Programming lesson
Penalized Spline Regression and Kernel Methods: A Tutorial for MAST90083 Assignment 2
Learn to code penalized spline regression, k-NN averaging, kernel regression, and EM algorithm for Gaussian mixtures using the WarsawApts dataset. Step-by-step guidance for MAST90083 Assignment 2.
Introduction to Computational Statistics with Splines and Kernels
In this tutorial, we explore key techniques from MAST90083 Assignment 2: penalized spline regression, k-nearest neighbor averaging, kernel regression, and expectation-maximization for Gaussian mixtures. These methods are fundamental in data science, used in applications from smoothing financial time series to clustering user behavior in apps. Using the WarsawApts dataset from the HRW library, we'll implement each method step by step. The dataset contains apartment prices in Warsaw, which we can relate to current trends in real estate analytics and AI-driven pricing models.
Setting Up the WarsawApts Dataset
Load the required libraries and data:
library(HRW)
data(WarsawApts)
x <- WarsawApts$construction.date
y <- WarsawApts$areaPerMzloty
n <- length(x)
The variable x represents construction dates, and y is area per million zloty. We'll use these to model non-linear relationships.
Question 1: Penalized Spline Regression
1.1 Generating Knots for Linear Spline Basis
We generate 20 knots using quantiles, excluding extremes to match the data range:
probs <- seq(0, 1, length = 22)[-c(1, 22)]
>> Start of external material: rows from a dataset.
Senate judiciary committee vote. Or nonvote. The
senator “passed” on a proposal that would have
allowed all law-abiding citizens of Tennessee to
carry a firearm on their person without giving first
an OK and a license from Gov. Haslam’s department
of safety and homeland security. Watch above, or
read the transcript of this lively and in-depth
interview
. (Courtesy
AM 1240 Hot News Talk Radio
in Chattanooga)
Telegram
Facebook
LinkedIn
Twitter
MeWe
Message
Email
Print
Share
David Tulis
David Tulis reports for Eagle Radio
k <- quantile(x, probs = probs)
This ensures knots are spread across the data distribution, similar to placing anchors in a game level design.
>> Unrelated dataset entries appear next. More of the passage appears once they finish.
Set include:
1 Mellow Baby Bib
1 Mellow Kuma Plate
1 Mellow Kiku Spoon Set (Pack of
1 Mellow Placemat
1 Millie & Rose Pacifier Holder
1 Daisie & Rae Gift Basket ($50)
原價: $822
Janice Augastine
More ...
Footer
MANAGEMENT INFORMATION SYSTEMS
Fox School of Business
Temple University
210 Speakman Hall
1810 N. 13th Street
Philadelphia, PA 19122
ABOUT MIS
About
1.2 Constructing the Z Matrix
Create a matrix of linear spline basis functions (x - k_i)+:
Z <- outer(x, k, function(x, k) pmax(x - k, 0))
matplot(x, Z, type = "l", ylim = c(-1, 2), main = "Linear Spline Basis (20 knots)")
Each column is a basis function that activates after its knot, like level thresholds in a game.
1.3 Building C and D Matrices
Construct the design matrix C with a column of ones, x, and Z:
C <- cbind(1, x, Z)
The penalty matrix D is diagonal with ones except first two entries zero:
D <- diag(22)
D[1:2, 1:2] <- 0
This penalizes only the spline coefficients, not the intercept and linear term.
1.4 Tuning Parameter and Fitted Curves
Define 100 lambda values and compute fitted curves:
lambda_seq <- seq(0, 50, length = 100)
beta_hat <- solve(t(C) %*% C + lambda * D) %*% t(C) %*% y
y_hat <- C %*% beta_hat
For each lambda, compute RSS, degrees of freedom, and GCV:
RSS <- sum((y - y_hat)^2)
df <- sum(diag(C %*% solve(t(C) %*% C + lambda * D) %*% t(C)))
GCV <- RSS / (n - df)^2
GCV balances fit and complexity, like tuning a recommendation algorithm to avoid overfitting.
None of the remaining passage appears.